For soybeans, the USDA estimates that 75.718 million acres of soybeans were planted and 74.641 million acres were harvested in 2008. The difference of 1.077 million acres is slightly larger than the 5-year average of 895,000. If 75.718 million acres are planted in 2009, about 74.8 million acres would be expected to be harvested. The calculated trend yield for 2009 is 42.3 bushels per acre. No change in acreage and a trend yield in 2009 would point to a crop of 3.164 billion bushels, Good says.

“There appears to be no need for increased soybean acreage and a small decline may be warranted, depending on yield expectations. With winter wheat seedings down by 4.2 million acres, there does not appear to be a looming battle for acreage of spring planted crops in 2009,” Good adds.

The upper Southeast may well buck the national trend on both soybeans and wheat. A recent report by the North Carolina Department of Agriculture indicates North Carolina farmers plan to plant more soybeans and more wheat in 2009. The biggest loser in acreage in North Carolina is cotton, which may see its lowest levels in the past 15 years.

North Carolina growers intend to plant 1.6 million acres of soybeans this year, up 13 percent from a year ago and the highest acreage since 1989, according to North Carolina Agriculture Commissioner Steve Troxler.

Wheat acreage in North Carolina is now projected to be 820,000 acres, a record high. A USDA report last fall had projected 800,000 acres of winter wheat in the state.

“Soybean prices are strong, and it looks like many farmers want to plant soybeans after they harvest their winter wheat,” Troxler says. “If the weather cooperates, wheat and soybeans could be a profitable combination for North Carolina farmers this year,” he adds.

Farmers in the upper Southeast are coming off a good year in wheat production, in terms of yield, quality — and price. Nationally, projections call for a 1 percent to 2 percent drop in wheat acreage to 59 million acres. Again, Southeastern growers are likely to buck that trend.

On a global basis, wheat production is likely to be down significantly as weather and other production problems continue to plague major wheat producing countries worldwide. In the Southern Hemisphere, particularly in Argentina and Brazil, production has been dramatically reduced by drought.

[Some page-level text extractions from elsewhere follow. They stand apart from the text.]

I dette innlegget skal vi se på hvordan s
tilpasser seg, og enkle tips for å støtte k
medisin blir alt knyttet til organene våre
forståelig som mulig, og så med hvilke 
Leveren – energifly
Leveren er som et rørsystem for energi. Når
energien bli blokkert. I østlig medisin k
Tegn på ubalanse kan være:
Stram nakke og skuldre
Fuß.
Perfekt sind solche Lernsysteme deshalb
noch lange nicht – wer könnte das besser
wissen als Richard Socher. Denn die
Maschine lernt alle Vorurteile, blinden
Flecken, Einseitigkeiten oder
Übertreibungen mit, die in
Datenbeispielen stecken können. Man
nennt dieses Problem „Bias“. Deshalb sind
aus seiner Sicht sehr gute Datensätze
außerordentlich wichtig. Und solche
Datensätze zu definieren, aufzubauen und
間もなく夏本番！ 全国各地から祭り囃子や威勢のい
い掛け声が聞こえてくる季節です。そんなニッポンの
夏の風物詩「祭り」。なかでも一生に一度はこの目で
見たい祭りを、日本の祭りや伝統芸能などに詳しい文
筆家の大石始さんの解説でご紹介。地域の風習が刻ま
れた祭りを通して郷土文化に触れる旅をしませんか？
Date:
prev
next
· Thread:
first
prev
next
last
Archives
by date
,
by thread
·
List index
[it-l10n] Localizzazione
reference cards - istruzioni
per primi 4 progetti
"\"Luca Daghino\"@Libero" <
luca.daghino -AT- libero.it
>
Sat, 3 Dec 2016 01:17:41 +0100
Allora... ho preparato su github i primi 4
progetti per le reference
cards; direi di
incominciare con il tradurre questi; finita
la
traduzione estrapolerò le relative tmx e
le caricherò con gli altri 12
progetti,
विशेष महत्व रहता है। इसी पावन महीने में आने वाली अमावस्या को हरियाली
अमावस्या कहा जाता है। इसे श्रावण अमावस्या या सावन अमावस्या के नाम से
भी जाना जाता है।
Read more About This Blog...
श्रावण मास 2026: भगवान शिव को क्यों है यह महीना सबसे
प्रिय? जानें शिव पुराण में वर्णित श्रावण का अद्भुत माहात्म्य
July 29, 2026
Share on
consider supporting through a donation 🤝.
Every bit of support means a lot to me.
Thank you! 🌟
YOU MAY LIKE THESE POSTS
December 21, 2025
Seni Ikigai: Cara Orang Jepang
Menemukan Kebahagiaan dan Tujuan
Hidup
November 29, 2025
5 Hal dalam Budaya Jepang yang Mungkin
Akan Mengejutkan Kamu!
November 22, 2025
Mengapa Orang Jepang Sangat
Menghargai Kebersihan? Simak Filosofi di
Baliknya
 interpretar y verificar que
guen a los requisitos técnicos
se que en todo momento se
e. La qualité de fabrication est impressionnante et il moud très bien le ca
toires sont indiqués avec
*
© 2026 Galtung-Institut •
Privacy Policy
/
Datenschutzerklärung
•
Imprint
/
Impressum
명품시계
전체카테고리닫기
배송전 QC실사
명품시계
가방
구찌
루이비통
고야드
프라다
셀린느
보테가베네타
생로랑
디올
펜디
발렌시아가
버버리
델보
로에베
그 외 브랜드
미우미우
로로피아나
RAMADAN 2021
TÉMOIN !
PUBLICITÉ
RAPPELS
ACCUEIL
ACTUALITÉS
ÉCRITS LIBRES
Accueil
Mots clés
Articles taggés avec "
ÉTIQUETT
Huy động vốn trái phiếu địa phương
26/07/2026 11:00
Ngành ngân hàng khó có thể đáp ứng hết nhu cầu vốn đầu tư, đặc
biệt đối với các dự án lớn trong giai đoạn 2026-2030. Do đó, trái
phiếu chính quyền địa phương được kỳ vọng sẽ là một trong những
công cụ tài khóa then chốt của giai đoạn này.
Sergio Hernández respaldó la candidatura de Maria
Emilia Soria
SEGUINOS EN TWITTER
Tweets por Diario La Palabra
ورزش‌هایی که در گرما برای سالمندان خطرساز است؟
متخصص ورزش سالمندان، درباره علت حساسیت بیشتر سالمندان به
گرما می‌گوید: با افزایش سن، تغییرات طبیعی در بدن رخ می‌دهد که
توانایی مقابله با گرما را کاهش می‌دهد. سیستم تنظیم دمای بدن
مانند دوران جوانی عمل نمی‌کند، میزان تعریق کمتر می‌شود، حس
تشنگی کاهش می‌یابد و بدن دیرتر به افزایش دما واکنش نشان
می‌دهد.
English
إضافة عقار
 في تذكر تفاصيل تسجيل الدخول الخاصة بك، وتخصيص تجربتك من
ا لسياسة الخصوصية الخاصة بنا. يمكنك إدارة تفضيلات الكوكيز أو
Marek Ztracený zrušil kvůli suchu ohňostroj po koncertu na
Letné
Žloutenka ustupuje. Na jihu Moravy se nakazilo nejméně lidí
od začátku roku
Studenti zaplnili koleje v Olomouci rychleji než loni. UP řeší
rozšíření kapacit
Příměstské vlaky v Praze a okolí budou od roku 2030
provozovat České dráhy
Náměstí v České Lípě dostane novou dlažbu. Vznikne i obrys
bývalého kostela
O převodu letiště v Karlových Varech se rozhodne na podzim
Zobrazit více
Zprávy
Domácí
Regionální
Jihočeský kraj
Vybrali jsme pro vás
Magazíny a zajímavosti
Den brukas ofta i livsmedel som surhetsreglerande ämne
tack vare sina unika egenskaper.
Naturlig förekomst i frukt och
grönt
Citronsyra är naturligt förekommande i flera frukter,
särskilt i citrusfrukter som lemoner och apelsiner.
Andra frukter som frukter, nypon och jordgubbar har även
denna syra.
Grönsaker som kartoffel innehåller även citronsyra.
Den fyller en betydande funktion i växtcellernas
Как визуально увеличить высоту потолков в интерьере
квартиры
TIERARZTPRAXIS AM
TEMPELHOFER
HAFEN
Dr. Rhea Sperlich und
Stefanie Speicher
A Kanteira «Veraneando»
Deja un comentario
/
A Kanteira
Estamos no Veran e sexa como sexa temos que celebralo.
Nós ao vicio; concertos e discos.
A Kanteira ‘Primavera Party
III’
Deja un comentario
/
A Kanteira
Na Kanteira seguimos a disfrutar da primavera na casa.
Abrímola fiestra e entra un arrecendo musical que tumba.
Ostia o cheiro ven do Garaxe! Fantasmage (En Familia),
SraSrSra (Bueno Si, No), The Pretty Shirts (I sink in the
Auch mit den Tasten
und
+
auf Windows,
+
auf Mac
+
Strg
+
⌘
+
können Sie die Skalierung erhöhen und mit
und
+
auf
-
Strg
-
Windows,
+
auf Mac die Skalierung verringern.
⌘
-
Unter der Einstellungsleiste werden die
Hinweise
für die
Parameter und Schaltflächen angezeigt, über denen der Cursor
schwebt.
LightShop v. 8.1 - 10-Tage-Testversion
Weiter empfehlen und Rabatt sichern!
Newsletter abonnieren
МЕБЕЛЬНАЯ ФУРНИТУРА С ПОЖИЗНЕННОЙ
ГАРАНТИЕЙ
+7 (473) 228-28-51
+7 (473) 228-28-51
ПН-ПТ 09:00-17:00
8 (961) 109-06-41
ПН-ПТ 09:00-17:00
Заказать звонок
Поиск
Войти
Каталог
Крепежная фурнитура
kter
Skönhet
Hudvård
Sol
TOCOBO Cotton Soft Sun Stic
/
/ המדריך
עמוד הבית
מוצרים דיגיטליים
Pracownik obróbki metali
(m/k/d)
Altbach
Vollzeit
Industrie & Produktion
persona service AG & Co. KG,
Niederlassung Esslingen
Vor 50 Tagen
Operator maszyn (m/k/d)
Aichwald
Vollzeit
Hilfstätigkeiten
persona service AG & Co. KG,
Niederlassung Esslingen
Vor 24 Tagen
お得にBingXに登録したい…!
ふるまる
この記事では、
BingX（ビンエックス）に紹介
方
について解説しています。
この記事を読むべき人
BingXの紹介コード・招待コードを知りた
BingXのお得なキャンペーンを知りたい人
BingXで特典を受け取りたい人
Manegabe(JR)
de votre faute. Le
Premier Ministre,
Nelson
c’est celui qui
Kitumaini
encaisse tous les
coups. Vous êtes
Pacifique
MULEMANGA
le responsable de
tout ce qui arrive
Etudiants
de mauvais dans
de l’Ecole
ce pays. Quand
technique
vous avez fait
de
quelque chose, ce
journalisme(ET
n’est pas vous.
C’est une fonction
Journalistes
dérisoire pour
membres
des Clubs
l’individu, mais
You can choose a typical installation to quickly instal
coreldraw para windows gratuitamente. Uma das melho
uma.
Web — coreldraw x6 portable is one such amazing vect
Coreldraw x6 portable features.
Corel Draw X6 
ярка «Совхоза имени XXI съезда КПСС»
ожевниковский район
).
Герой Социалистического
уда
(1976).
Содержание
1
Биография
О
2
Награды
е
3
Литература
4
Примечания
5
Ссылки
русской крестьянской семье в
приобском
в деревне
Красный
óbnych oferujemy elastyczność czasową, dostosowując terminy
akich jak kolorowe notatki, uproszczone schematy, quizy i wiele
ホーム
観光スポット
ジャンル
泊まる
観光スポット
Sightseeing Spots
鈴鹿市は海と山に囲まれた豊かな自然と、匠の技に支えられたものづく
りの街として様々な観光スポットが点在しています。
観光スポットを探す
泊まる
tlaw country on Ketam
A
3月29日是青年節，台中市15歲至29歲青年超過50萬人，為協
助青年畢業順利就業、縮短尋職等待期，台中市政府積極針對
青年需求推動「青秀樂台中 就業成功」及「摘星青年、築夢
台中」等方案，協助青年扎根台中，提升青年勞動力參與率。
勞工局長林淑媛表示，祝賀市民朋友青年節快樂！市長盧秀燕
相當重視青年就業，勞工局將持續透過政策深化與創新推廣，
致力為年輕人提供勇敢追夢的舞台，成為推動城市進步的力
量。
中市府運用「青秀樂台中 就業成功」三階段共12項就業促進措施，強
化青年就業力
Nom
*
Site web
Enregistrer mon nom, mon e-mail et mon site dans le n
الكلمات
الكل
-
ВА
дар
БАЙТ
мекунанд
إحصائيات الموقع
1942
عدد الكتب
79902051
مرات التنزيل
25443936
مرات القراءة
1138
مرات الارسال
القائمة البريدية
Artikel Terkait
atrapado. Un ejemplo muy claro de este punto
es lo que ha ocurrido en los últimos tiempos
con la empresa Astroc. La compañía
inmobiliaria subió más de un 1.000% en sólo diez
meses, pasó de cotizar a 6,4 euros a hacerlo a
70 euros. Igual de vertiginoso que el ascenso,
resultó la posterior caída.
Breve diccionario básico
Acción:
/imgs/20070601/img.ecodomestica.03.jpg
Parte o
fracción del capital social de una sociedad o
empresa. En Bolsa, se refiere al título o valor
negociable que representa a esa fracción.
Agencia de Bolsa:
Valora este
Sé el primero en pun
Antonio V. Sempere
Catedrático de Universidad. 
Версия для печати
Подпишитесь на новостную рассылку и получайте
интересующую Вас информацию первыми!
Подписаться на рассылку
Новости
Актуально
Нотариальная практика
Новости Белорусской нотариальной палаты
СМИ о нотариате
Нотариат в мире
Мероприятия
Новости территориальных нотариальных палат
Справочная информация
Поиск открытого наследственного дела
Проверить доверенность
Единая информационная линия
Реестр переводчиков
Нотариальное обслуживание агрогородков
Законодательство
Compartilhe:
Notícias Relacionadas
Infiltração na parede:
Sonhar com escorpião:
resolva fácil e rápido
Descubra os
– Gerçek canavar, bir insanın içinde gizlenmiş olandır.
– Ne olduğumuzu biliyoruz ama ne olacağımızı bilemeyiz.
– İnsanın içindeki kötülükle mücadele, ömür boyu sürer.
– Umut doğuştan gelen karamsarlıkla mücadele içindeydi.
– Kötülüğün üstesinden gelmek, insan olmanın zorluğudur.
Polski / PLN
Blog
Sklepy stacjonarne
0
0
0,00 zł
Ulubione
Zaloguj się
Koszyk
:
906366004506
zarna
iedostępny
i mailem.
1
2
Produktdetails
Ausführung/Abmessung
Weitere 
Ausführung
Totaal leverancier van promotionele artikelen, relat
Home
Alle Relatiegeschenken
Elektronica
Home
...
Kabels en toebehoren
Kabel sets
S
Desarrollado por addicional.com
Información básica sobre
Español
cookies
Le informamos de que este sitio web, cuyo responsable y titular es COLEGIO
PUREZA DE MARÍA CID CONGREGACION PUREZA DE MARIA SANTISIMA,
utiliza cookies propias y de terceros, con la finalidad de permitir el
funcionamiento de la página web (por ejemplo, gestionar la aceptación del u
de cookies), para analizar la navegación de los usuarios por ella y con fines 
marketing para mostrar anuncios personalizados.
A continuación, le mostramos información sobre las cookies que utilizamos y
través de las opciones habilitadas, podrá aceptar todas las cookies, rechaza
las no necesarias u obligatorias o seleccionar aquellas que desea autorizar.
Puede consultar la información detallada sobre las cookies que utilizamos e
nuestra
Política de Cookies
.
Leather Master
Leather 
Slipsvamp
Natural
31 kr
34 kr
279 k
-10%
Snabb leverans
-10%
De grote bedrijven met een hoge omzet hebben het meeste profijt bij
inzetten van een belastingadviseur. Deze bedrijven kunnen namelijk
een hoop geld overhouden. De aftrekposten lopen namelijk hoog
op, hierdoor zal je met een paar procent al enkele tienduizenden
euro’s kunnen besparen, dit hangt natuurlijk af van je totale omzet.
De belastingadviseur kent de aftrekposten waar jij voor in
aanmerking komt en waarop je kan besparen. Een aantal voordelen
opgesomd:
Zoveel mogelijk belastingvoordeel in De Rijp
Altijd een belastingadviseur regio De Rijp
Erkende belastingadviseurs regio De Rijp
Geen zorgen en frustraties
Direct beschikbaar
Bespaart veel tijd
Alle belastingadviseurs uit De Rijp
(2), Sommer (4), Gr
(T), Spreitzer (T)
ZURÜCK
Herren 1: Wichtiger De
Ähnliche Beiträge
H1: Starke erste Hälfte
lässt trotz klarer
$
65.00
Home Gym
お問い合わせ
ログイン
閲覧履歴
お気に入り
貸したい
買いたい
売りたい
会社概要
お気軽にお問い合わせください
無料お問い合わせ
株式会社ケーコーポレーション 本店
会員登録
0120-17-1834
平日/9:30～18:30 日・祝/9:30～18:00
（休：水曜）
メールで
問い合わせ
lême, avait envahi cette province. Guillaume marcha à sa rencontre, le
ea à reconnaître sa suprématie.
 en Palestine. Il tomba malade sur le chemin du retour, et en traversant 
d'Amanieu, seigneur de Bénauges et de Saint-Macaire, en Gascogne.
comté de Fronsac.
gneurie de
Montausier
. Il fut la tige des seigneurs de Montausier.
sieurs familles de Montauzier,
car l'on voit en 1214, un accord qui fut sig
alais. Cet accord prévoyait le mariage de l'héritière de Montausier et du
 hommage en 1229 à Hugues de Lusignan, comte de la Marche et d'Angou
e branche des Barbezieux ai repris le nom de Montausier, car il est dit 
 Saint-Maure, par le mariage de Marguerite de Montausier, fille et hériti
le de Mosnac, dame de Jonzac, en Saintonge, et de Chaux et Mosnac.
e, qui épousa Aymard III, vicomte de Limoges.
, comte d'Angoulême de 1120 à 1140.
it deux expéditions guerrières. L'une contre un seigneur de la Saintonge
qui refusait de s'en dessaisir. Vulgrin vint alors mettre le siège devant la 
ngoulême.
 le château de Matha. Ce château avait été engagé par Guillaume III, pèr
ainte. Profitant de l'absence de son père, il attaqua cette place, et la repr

The worst drought in half a century has turned Argentina's once-fertile soil to dust and pushed the country into a state of emergency. The country's wheat yield for 2009 will be 8.7 million metric tons, down from 16.3 million in 2008. Argentina has granted no new export applications since mid-January.

Brazil also has seen a drastic reduction in grain crop production. Brazil is the world's second-biggest exporter of soybeans and third-largest for corn. Including wheat, overall grain production in Brazil may fall by over 25 percent in 2009, compared to 2008.

Both national and international hard times for wheat may bode well for Southeastern producers. Again, technology and climate continue to provide many advantages for Southeastern wheat producers.

In Virginia, wheat yields continue to go up about two bushels per acre per year — a trend that started nearly 10 years ago. “Continued advances in wheat breeding that continue to generate new, more productive varieties for upper Southeast growers is the driving force behind the yield improvement,” according to Virginia Tech Small Grains Specialist Wade Thomason.

The growing strength of the dollar will further limit exports of U.S. wheat in 2009 and an excess supply of soft red winter wheat is sure to drive domestic prices down, according to Sullivan.

On the positive side, Sullivan projects that wheat for livestock feeding is likely to increase in the U.S. by 40 million or so bushels over 2008 levels.

While Southeastern farmers continue to wait to make planting decisions, the consensus seems to be that risks seem to be reducing in terms of input costs and prices seem to be stabilizing on all three major grain crops. “Watching oil prices, ethanol production and the price of the U.S. dollar are all good indicators of how well grain will fair in 2009,” Sullivan concludes.